Однако я непростительно отвлекся; хорошо ли, худо ли, но таким природа и воспитание сделали мистера Брэндона, одного из многих подобных ему в нашем обществе. И вот этот молодой джентльмен устроился в доме миссис Ганн; и нам пришлось дать все эти пояснения относительно него, так как они необходимы для правильного понимания нашей повести: Брэндон не был совсем уж дурным человеком — или так уж хуже многих, кто всю свою жизнь живет заурядным эгоистом и обманщиком, а умирает набожным и кающимся, гордым собою и уважаемым всеми вокруг; в этом-то и состоит высокое преимущество жадного и скупого негодяя перед расточительным и беспечным.
И вот однажды, когда он сидел и смотрел в окно, у дверей пансиона остановилась телега, везшая бесчисленное множество мольбертов, папок, деревянных ящиков с картинами и среди этого всего — маленький саквояж, содержавший разве что одну перемену платья. Рядом с телегой шагал весьма примечательный молодой человек — в сюртуке, сплошь расшитом галунами, в грязном отложном воротничке, в голубом атласном галстуке и в шапке, причудливо сдвинутой на ухо, — который, по-видимому, снял комнаты у мистера Ганна. Этот новый жилец был не кто иной, как мистер Эндрю Фитч, или, как он писал на своих визитных карточках, просто, без добавок
-------
| Андреа Фитч |
-------
У Ганнов было заранее все приготовлено к приему мистера Фитча, чья тетка (супруга городского аукциониста) договорилась, что он будет жить на всем готовом в семье Ганнов и получит в свое личное пользование все комнаты третьего этажа. Сюда юный Андреа и был водворен. Он был юношей поэтического склада и любил одиночество — а где его найдешь верней, чем на омываемой бурным прибоем Маргетской набережной в зимнюю пору?
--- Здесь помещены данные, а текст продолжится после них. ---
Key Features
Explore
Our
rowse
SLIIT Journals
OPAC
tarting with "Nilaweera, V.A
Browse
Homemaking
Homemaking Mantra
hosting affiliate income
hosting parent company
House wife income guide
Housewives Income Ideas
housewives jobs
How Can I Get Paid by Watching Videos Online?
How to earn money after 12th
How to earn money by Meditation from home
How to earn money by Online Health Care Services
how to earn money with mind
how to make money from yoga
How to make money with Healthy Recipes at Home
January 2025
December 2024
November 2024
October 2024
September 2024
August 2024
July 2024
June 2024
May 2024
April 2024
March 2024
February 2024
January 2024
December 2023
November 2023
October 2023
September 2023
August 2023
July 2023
Когда содержательницы пансионов закрывают свои заведения и уезжают в тоске и печали; когда в тавернах убраны ковры и вы можете выбирать в любой из них любую из ста двадцати кроватей; когда остается всего один унылый официант надзирать за этой просторной, оглашаемой эхом громадой одиночества, а хозяин тоскует по лету; когда наемные коляски стоят чередою у мола и напрасно ждут желающих поехать в Рэмсгет; и на трех главных улицах города увидишь не более четырех матросов в их толстых суконных куртках; а вообще-то — безмолвие, закрытые ставни, оцепенелые дымовые трубы, наслаждающиеся противоестественным зимним досугом, — даже деревянные башмаки не простучат по гулким сухим и холодным плитам!
Это уединение мистер Брэндон избрал по своим особым и веским причинам; Ганн с семейством сами бы сбежали отсюда, будь у них другое какое-нибудь пристанище; и миссис Хэммертон, супруга аукциониста, доставив пансиону жильца на мертвый сезон, так умилилась собственным добрым деянием, что почла вполне справедливым истребовать у миссис Ганн две гинеи наградных, грозя в случае отказа устроить своего дорогого племянника в конкурирующем заведении тут же через улицу.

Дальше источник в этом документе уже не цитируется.